Zuckerbude

not your average tech/non-tech blog - since 2007

Cloud NAS with local cache

February 23, 2021 Technical Ben Zucker

While I was bored and had a spare NanoPi Neo3 laying around I though to myself why not make good use of it? With its small size, gigabit ethernet and a USB3 port it is the perfect board for creating servers or in this case a crude network storage. Some of you already read about it on Twitter.

Intentionally I did not plan to write an article about this project since I believe it is poorly hacked together and it also suffers from performance issues which I could solve partially at least. However to anticipate the excitement for all the Neo3 owners: I did not finish this project on this board and had to switch to a more expensive model to accomplish full speed. If you are fine with slower speeds it is still perfectly fine though.

Since my cloud backend would be Google I realized that this way I can access all the data on my phone as well simply by using the Drive app. This is comfortable but also concerning since I do not want to blindly send all my data plain to the cloud and simply trust a hugh company in the US. So I split it up into two shares: an unencrypted one for mobile access and an encrypted one for local access only.

I will cover both.

Requirements

Obviously you need

  • a spare SBC which in my case was a NanoPi Neo3,
  • a spare 2.5" hard drive or SSD with any volume,
  • a USB3 to SATA adapter,
  • some cloud storage, in my case Google Cloud
  • and a halfway decent internet connection.

I pieced everything together by hooking up the SSD to the adapter to the board, wrote a microSD card with the matching Armbian image, connected it to my LAN and fired everything up.

Preparation

Firstly I took a look at dmesg to get the block device name that has been assigned to my SSD. Even tough I was confident it would be sda I double-checked.

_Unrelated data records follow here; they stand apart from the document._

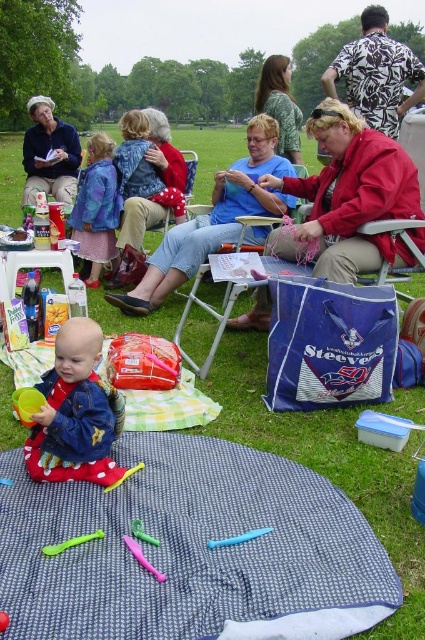 Question: Is red denim jacket at center smaller than pink rubber toy at center?

Choices:
 (A) no
 (B) yes

Answer: (A)

Question: Considering the relative positions of red denim jacket at center and metallic silver chair at center in the image provided, where is red denim jacket at center located with respect to metallic silver chair at center?

Choices:
 (A) below
 (B) above

Answer: (A)

Question: Which point is farther to the camera?

Choices:
 (A) floral shirt at upper right
 (B) blue printed fabric blanket at lower center

Answer: (A)

Question: Which object is closer to the camera taking this photo?

Choices:
 (A) camouflage fabric shirt at center
 (B) floral shirt at upper right

Answer: (B)

Question: Which point is farther from the camera taking this photo?

Choices:
 (A) (258, 534)
 (B) (234, 83)

Answer: (B)

Question: Is blue denim jeans at center bigger than pink plastic crayon at lower center?

Choices:
 (A) no
 (B) yes

Answer: (B)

mkfs.ext4 /dev/sda1 # create fs
tune2fs -o journal_data_writeback /dev/sda1 # improve performance
mkdir /cache # create folder
mount -o rw,defaults,noatime,nodiratime /dev/sda1 /cache # mount

Software installation

Besides Armbian in Focal flavor as operating system I chose Samba to make my shares available so both Linux and Windows based boxes can easily access and use it comfortable.

apt update && apt upgrade -y && apt install samba

For the connection to the cloud I utilized rclone. While I prefer installing and updating it from their Debian packages feel free to use their installation script instead for convenience:

curl https://rclone.org/install.sh | sudo bash

Since I do not want to run everything as root user - which would be bad practice anyways - I created a new unprivileged user and made the cache drive accessible for it. Also I create the necessary folders.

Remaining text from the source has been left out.